Dans sa documentation sur son projet controversé d'inverser le flux de la ligne 9B entre l'Ontario et le Québec, Enbridge avance une « surveillance et une capacité de détection des fuites 24 heures sur 24 ».

La compagnie affirme aussi avoir amélioré ses méthodes de détection depuis le déversement de 20 000 barils de pétrole en 2010 dans la rivière Kalamazoo au Michigan.

Pourtant, le système de contrôle d'Enbridge n'a pas fonctionné le 9 mai 2011 dans les Territoires du Nord-Ouest. Selon la base de données du BST, c'est un membre du public qui a signalé une fuite allant de 111 300 litres à 238 500 litres de pétrole brut à 50 km au sud de Wrigley.

Le porte-parole d'Enbridge, Éric Prud'homme, admet que la surveillance électronique n'est pas parfaite. « Le système SCADA, ce que ça nous rapporte, c'est une donnée en temps réel, une façon d'évaluer. Mais il faut rassurer les gens que le système SCADA n'est pas la seule façon avec laquelle nous évaluons l'intégrité du pipeline, » dit-il.

Pour sa part, Richard B. Kuprewicz, qui a travaillé durant plus de 40 ans dans l'industrie, pense que les exploitants de pipelines ne devraient pas exagérer le rendement de la technologie.

Selon l'expert qui s'est allié au groupe environnementaliste Équiterre, la détection des fuites à partir de capteurs qui mesurent la pression n'est pas une chose facile.

« Dans une journée, il y a beaucoup de variations de pression dans les pipelines pour plusieurs raisons comme des changements dans la composition des liquides, dans la vitesse de transport, dans les réglages. De tous ces changements, lesquels sont normaux, lesquels sont signe d'une fuite? », explique-t-il.

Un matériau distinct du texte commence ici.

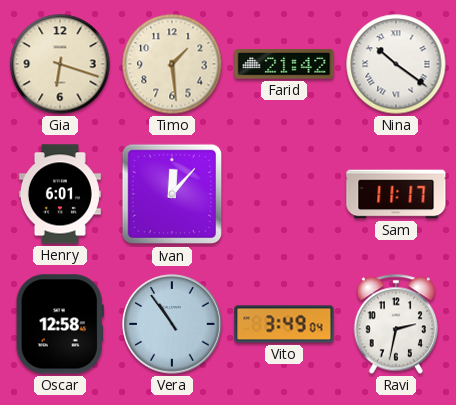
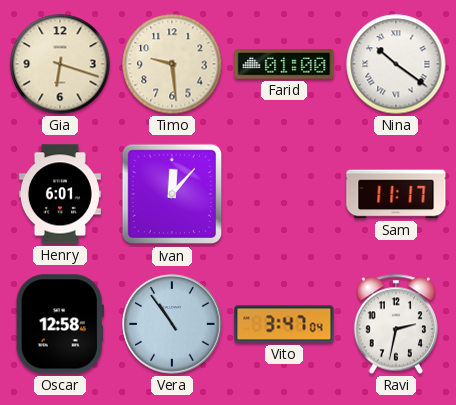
Timo: 1:29 -> 9:29
Farid: 21:42 -> 01:00
Vito: 3:49 -> 3:47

Il ajoute que les centres de contrôle reçoivent plusieurs fausses alertes par jour.

Les experts précisent que plus le diamètre d'un pipeline est élevé plus il est difficile d'y repérer les petites fissures.

Aux États-Unis, un rapport de la Pipeline and Hazardous Materials Safety Administration a révélé en 2012 que la technologie SCADA avait détecté environ 12 % des fuites de liquide survenues du 1er janvier 2010 au 7 juin 2012.